Autostereoscopy is another solution to a 3D viewing problems. This solution can provide 3D images without glasses. It can use either head-tracking technology to ensure that each of a viewer's eyes sees a different image, or it can display multiple views so that a display is independent of a viewer's eyes, e.g., using displays based on parallax barrier, lenticular, volumetric, electro-holographic, or light field technologies. However, autosteroscopic technologies are limited by the head movement of viewers, especially in a horizontal plane. Moreover, this technology is generally dependent on the zone in which a user resides.

Another set of problems involves exposing users to depth perception via current 3D technology that can result in physiological health hazards, including eye strain. For example, 3D glasses can cause eye strain by forcing users to focus for prolonged periods of time at predetermined distances. Furthermore, 3D technology suffers from the same limitations as its predecessor technologies, namely, the inability to provide on-the-fly dynamic content (as opposed to prepackaged static content) to be experienced by users.
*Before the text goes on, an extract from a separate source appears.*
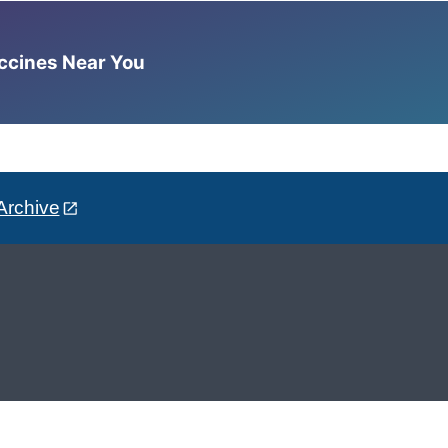
accines Near You
Archive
What is needed is an experience enhancement technology that can confer benefits to solve these problems, including a minimal equipment dependent (yet rich) perception experience, reduction in eye strain, and allowance for dynamic introduction of content.

BRIEF DESCRIPTION OF THE DRAWINGS

Any Figure (Fig.) illustrated or described herein is intended to convey an exemplary and not limiting aspect of the present disclosure.
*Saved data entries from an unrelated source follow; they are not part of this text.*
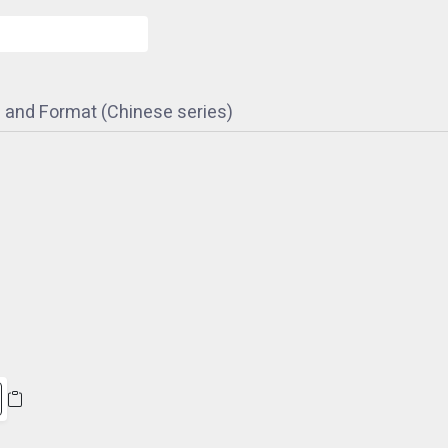
 and Format (Chinese series)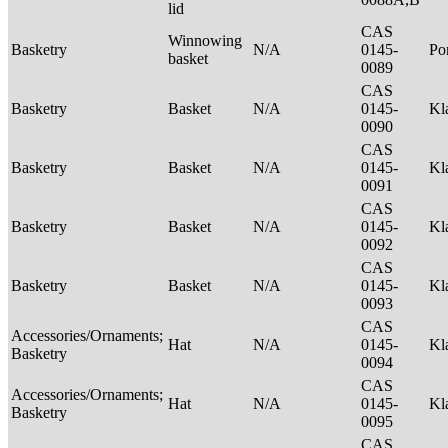
lid
CAS
Winnowing
Basketry
N/A
0145-
P
basket
0089
CAS
Basketry
Basket
N/A
0145-
Kl
0090
CAS
Basketry
Basket
N/A
0145-
Kl
0091
CAS
Basketry
Basket
N/A
0145-
Kl
0092
CAS
Basketry
Basket
N/A
0145-
Kl
0093
CAS
Accessories/Ornaments;
Hat
N/A
0145-
Kl
Basketry
0094
CAS
Accessories/Ornaments;
Hat
N/A
0145-
Kl
Basketry
0095
CAS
FIG. 1 illustrates a transformation component that is configured to receive a first set of frames and transform them into a second set of frames, resulting in an enhanced experience when viewing the second set of frames;

FIG. 2 illustrates aspects of a transformation component, including input and output components, and memory and processing components;

FIG. 3 illustrates various components for enhancing experience, including a management component, a frame generation component, and a perception generation component that can enhance depth perception, append advertising information, and reduce eye strain;

FIG. 4 illustrates aspects of a perception generation component, including a pictorial component, a physiological component, and a stereoscopic component that may alone or in combination add depth perception cues;

FIG. 5 illustrates aspects of a transformation component, including object handling and processing to add depth perception cues to various objects;

FIG. 6 illustrates aspects of a transformation component, including a management component that can include an analysis component, an object attribute component, and an appending component that can add depth perception cues to frames;

FIG. 7 illustrates aspects of appending new objects in frames, where the new objects can represent advertising content;

FIG. 8 illustrates aspects of a transformation component, including eye strain reduction mechanisms; and,

FIG. 9 illustrates a flow chart indicating a process for enhancing perception.

DETAILED DESCRIPTION

A frame can be a measure of content. In this capacity, a frame can vary in size depending on context, and encompass various types of content, such as objects, which can also be understood as members of a given set of content. Content can include auditory content, visual content, haptic content, or just about any other type of content associated with perception or sensing. Content can be directly in a frame or serve as a reference to other content. For example, auditory and visual content can be directly in a frame in the form of sound and pictures, respectively, and haptic content can reference or trigger other content outside the frame. Any of the different types of content can be directly in a frame or serve as a reference to content outside the frame. Specific types of content can include pictures, images, graphics, stills, sound, music, noise, references to touch, smell, taste, and so on. All these are merely exemplary and non-limiting types of content. They can be manipulated or processed by a variety of different components.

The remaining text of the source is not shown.